**SUPPLIED MATERIAL**:
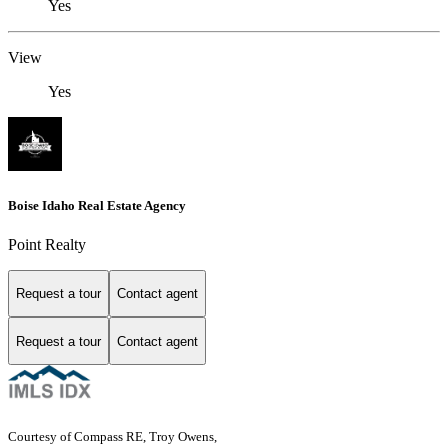
Yes
View
Yes
Boise Idaho Real Estate Agency
Point Realty
Request a tour
Contact agent
Request a tour
Contact agent
Courtesy of Compass RE, Troy Owens,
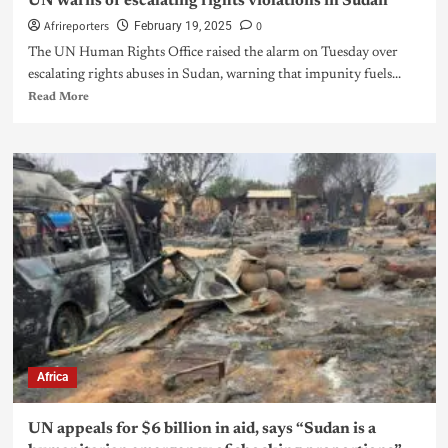
UN warns of escalating rights violations in Sudan
Afrireporters
0
February 19, 2025
The UN Human Rights Office raised the alarm on Tuesday over
escalating rights abuses in Sudan, warning that impunity fuels...
Read More
Africa
UN appeals for $6 billion in aid, says “Sudan is a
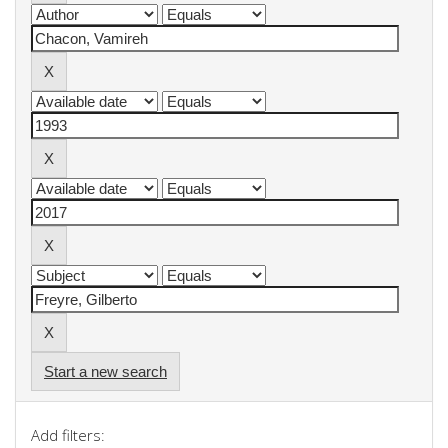
Start a new search
Add filters:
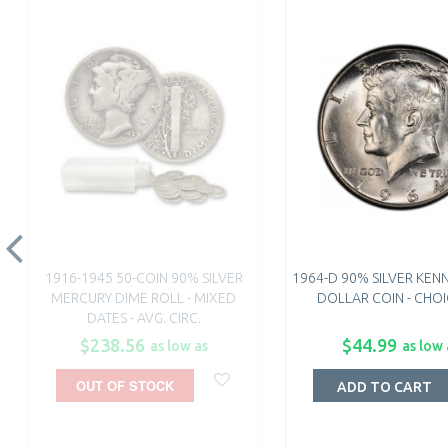
1916-1945 50-COIN 90% SILVER
1964-D 90% SILVER KEN
MERCURY DIME ROLL - MIXED
DOLLAR COIN - CHOI
DATES - AVG. CIRC.
$238.56
$44.99
as low as
as low 
OUT OF STOCK
ADD TO CART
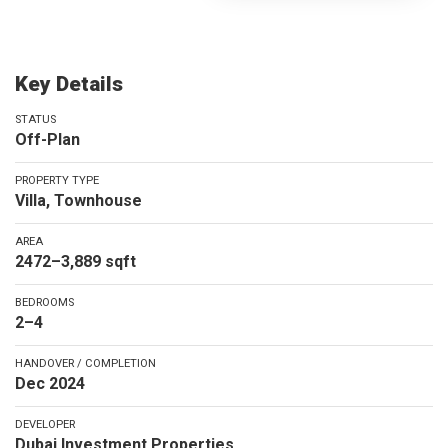
Key Details
STATUS
Off-Plan
PROPERTY TYPE
Villa, Townhouse
AREA
2472–3,889 sqft
BEDROOMS
2–4
HANDOVER / COMPLETION
Dec 2024
DEVELOPER
Dubai Investment Properties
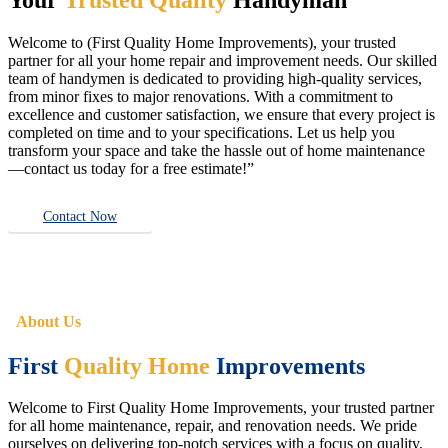
Welcome to (First Quality Home Improvements), your trusted
partner for all your home repair and improvement needs. Our skilled
team of handymen is dedicated to providing high-quality services,
from minor fixes to major renovations. With a commitment to
excellence and customer satisfaction, we ensure that every project is
completed on time and to your specifications. Let us help you
transform your space and take the hassle out of home maintenance
—contact us today for a free estimate!”
Contact Now
About Us
First
Quality Home
Improvements
Welcome to First Quality Home Improvements, your trusted partner
for all home maintenance, repair, and renovation needs. We pride
ourselves on delivering top-notch services with a focus on quality,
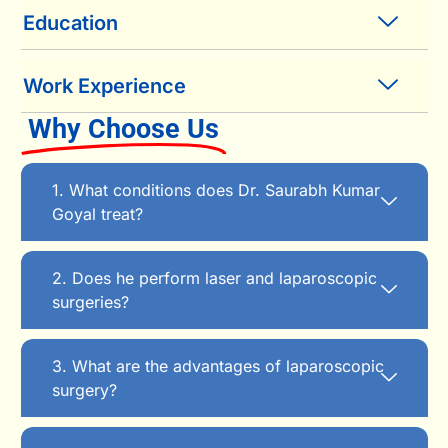
Education
Work Experience
Why Choose Us
1. What conditions does Dr. Saurabh Kumar
Goyal treat?
2. Does he perform laser and laparoscopic
surgeries?
3. What are the advantages of laparoscopic
surgery?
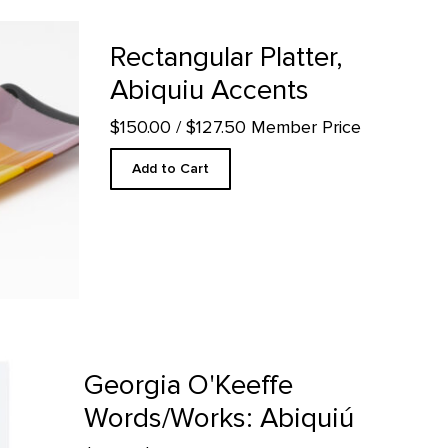
 Accents product detail page
Rectangular Platter,
Abiquiu Accents
$150.00
/ $127.50 Member Price
Add to Cart
biquiú product detail page
Georgia O'Keeffe
Words/Works: Abiquiú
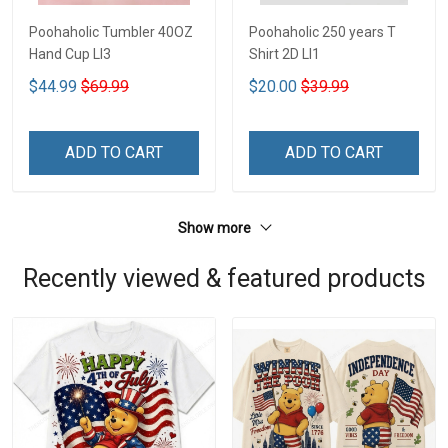
Poohaholic Tumbler 40OZ
Poohaholic 250 years T
Hand Cup LI3
Shirt 2D LI1
$44.99
$69.99
$20.00
$39.99
ADD TO CART
ADD TO CART
Show more
Recently viewed & featured products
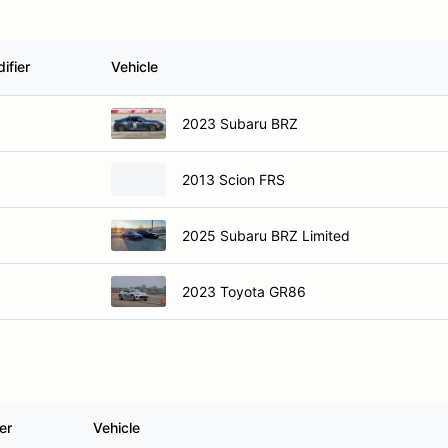
ifier
Vehicle
2023 Subaru BRZ
2013 Scion FRS
2025 Subaru BRZ Limited
2023 Toyota GR86
er
Vehicle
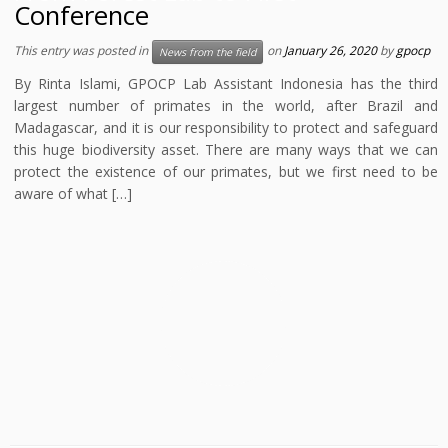
Conference
This entry was posted in
on
January 26, 2020
by
gpocp
News from the field
By Rinta Islami, GPOCP Lab Assistant Indonesia has the third
largest number of primates in the world, after Brazil and
Madagascar, and it is our responsibility to protect and safeguard
this huge biodiversity asset. There are many ways that we can
protect the existence of our primates, but we first need to be
aware of what […]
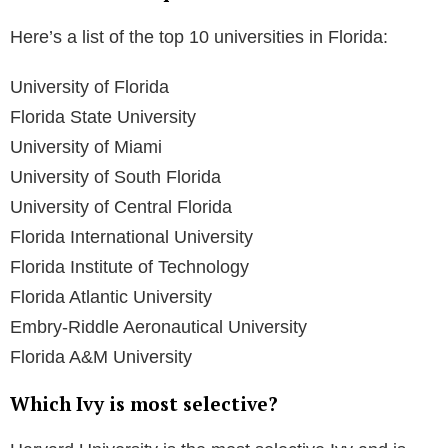
and it also boasts a highly acclaimed film school.
Is Florida State a public Ivy?
Yes, FSU is considered a Public Ivy, offering rigorous
academic standards, ample resources, and a well-
recognized name at a public school cost.
Is FSU worth the money?
FSU ranks #271 out of 2,223 for value nationwide,
making it a very good value.
Is FSU a top 20 public university?
Yes, according to the Best Colleges rankings, FSU is
among the top 20 public universities in the country.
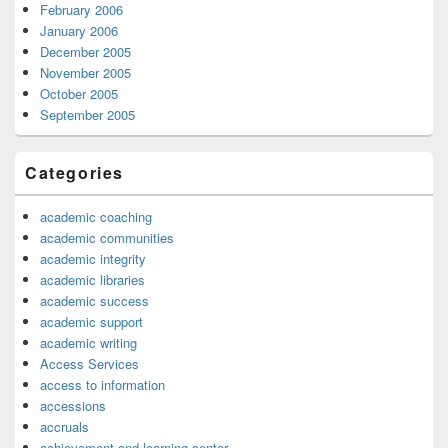
February 2006
January 2006
December 2005
November 2005
October 2005
September 2005
Categories
academic coaching
academic communities
academic integrity
academic libraries
academic success
academic support
academic writing
Access Services
access to information
accessions
accruals
achievement and learning center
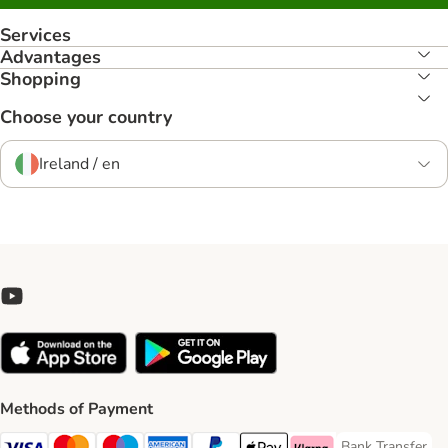
Services
Advantages
Shopping
Choose your country
Ireland / en
Methods of Payment
Bank Transfer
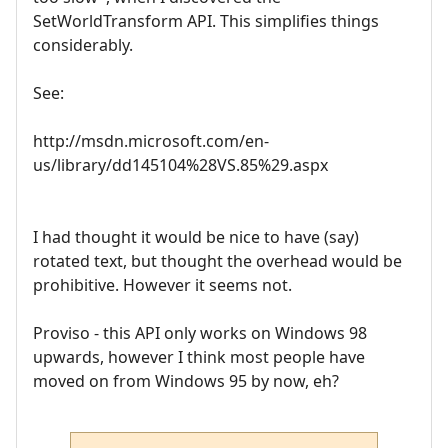
SetWorldTransform API. This simplifies things
considerably.
See:
http://msdn.microsoft.com/en-
us/library/dd145104%28VS.85%29.aspx
I had thought it would be nice to have (say)
rotated text, but thought the overhead would be
prohibitive. However it seems not.
Proviso - this API only works on Windows 98
upwards, however I think most people have
moved on from Windows 95 by now, eh?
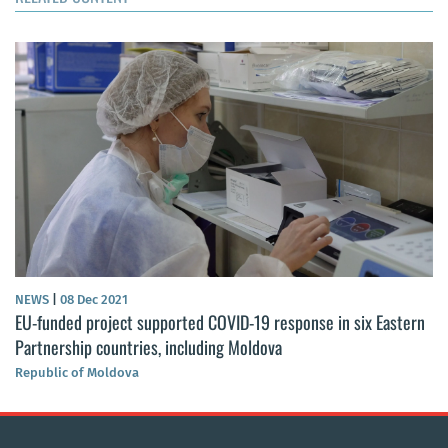
NEWS
|
08 Dec 2021
EU-funded project supported COVID-19 response in six Eastern
Partnership countries, including Moldova
Republic of Moldova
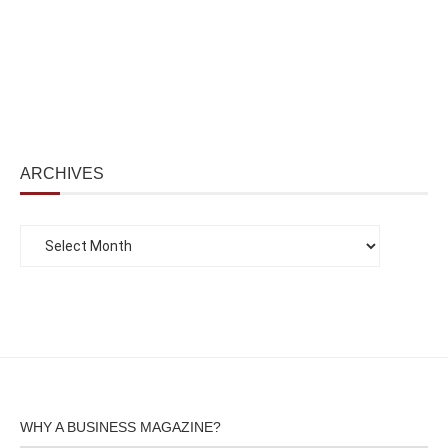
ARCHIVES
WHY A BUSINESS MAGAZINE?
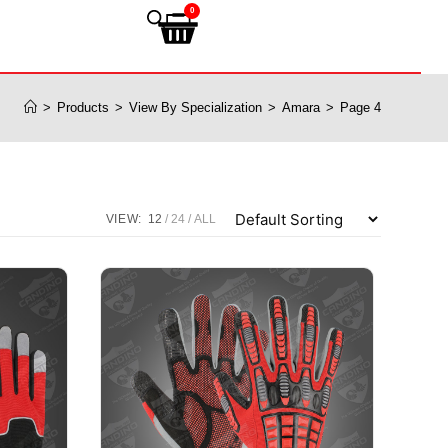
0
>
Products
>
View By Specialization
>
Amara
>
Page 4
VIEW:
12
24
ALL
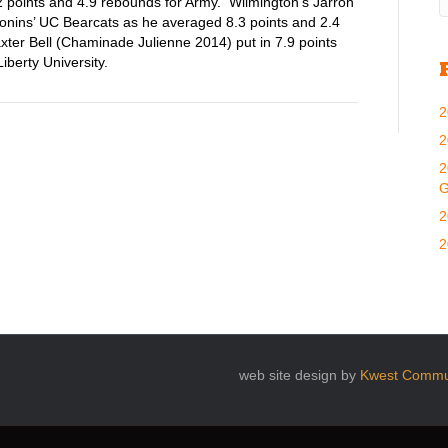
 points and 4.9 rebounds for Army. Wilmington’s Jarron
ronins’ UC Bearcats as he averaged 8.3 points and 2.4
er Bell (Chaminade Julienne 2014) put in 7.9 points
berty University.
2
2
2
G
2
2
web site design by
Kwest Commu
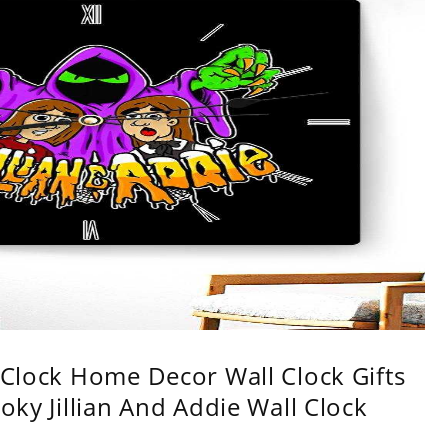
l Clock Home Decor Wall Clock Gifts
oky Jillian And Addie Wall Clock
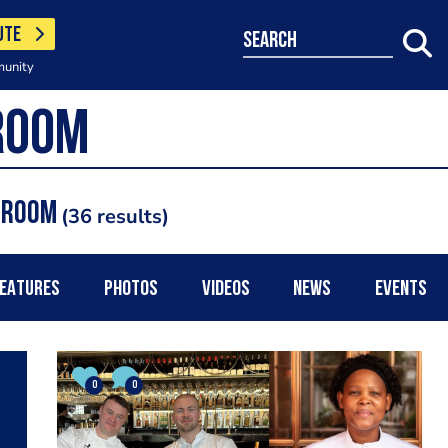
UTE
search
munity
g Room
36 results
EATURES
PHOTOS
VIDEOS
NEWS
EVENTS
0
0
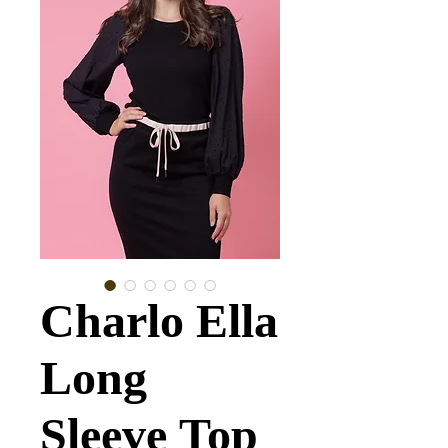
Charlo Ella
Long
Sleeve Top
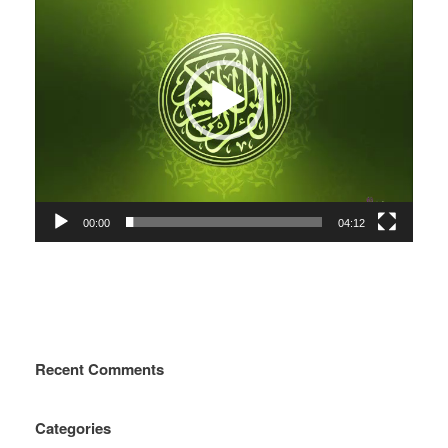
00:00
04:12
Recent Comments
Categories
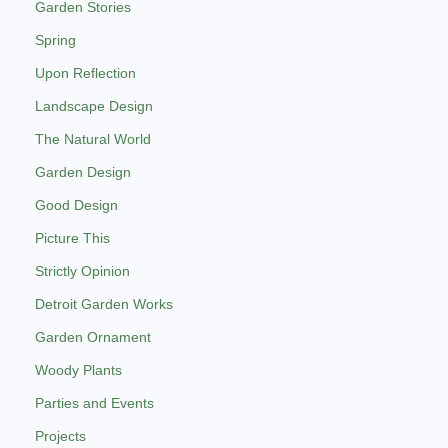
Garden Stories
Spring
Upon Reflection
Landscape Design
The Natural World
Garden Design
Good Design
Picture This
Strictly Opinion
Detroit Garden Works
Garden Ornament
Woody Plants
Parties and Events
Projects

**BRIEF**:
Where does the word "points" appear in the records? Copy every line that holds it.

**TASK SOLUTION**:
 points and 4.9 rebounds for Army. Wilmington’s Jarron
ronins’ UC Bearcats as he averaged 8.3 points and 2.4
er Bell (Chaminade Julienne 2014) put in 7.9 points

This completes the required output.